= ANSI/ISEA 110-2003 =

ANSI/ISEA 110-2003, the American National Standard for Air-Purifying Respiratory Protective Smoke Escape Devices was established to define test criteria and approval methods for fire/smoke escape hoods published by the American National Standards Institute (ANSI). ANSI/ISEA 110 provides design guidance to Respiratory Protective Smoke Escape Devices (RPED) manufacturers in the form of a detailed set of performance requirements and testing procedures.

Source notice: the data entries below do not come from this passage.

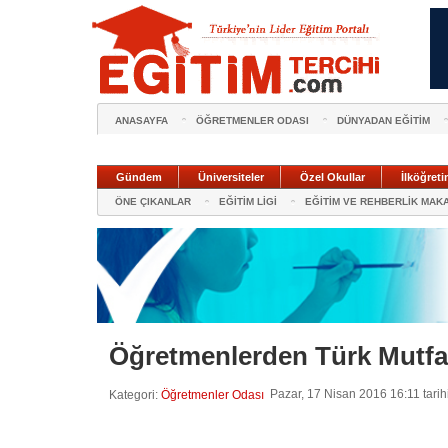
ANASAYFA
ÖĞRETMENLER ODASI
DÜNYADAN EĞİTİM
Gündem
Üniversiteler
Özel Okullar
İlköğreti
ÖNE ÇIKANLAR
EĞİTİM LİGİ
EĞİTİM VE REHBERLİK MAK
Öğretmenlerden Türk Mutfağ
Pazar, 17 Nisan 2016 16:11 tarih
Kategori:
Öğretmenler Odası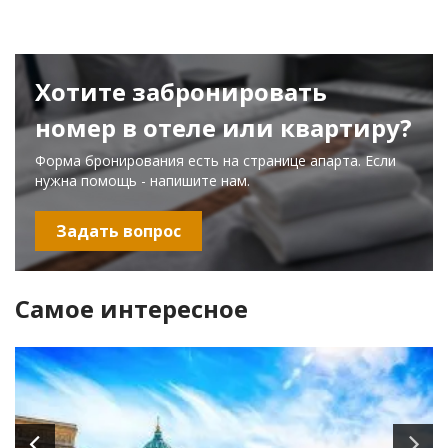
Хотите забронировать
номер в отеле или квартиру?
Форма бронирования есть на странице апарта. Если
нужна помощь - напишите нам.
Задать вопрос
Самое интересное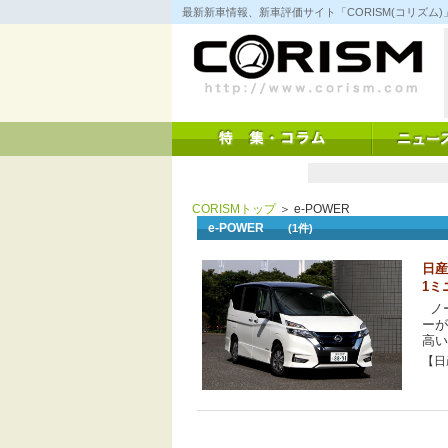
コ
最新新車情報、新車評価サイト「CORISM(コリズ
ン
テ
ン
ツ
へ
ス
キ
ッ
プ
CORISMトップ
＞ e-POWER
e-POWER
(1件)
日産
1ミ
ノー
ーが
高い
【日産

Key sections of the standard cover certification, labeling, design, performance, conditioning and testing requirements.

==History==
ANSI/ISEA 110 was prepared by members of the International Safety Equipment Association (ISEA) RPED Group, in consultation with testing laboratories and was reviewed by a consensus panel representing users, health and safety professionals and government representatives.

ANSI/ISEA Standard 110 contains general requirements for certification – including ISO registration for the manufacturer, independent process and quality control audits and follow-up inspection programs – and a comprehensive schedule of performance requirements and associated test methods.

The U.S. Consumer Product Safety Commission is using ANSI/ISEA 110 as the benchmark in their testing of fire escape masks, stating on their website, “Emergency escape masks have the potential to reduce consumer-related deaths and injuries by assisting in egress from fires, provided they perform effectively and reliably.”

==Standard specifications==

Escape hoods that are certified to ANSI/ISEA 110 will provide the specified level of protection to escape from the byproducts of fire including particulate matter, carbon monoxide, other toxic gases and the effects of radiant heat.

To earn certification, the escape hood must meet specified requirements for physical characteristics. Escape hoods are tested for donning, optical properties, corrosion resistance and proving the operational packaging does not leak. During the certification process random samples are conditioned by exposure to vibration, puncture and tear, and extremes of pressure and temperature.
Dynamic performance requirements including a carbon dioxide check, breathing resistance, particulate filtration and total inward leakage as a measure of overall performance. Specific tests are made to prove resistance to defined thermal threats including inhalation temperature, soot particulate, flammability, molten polymeric drip resistance and radiant heat resistance. The devices are tested with a series of chemical gases, including: carbon monoxide, hydrogen cyanide, sulfur dioxide, hydrogen chloride, acrolein, and cyclohexane. These gases include those that are toxic byproducts of combustion and those that are effective indicators of performance against an entire class of gases.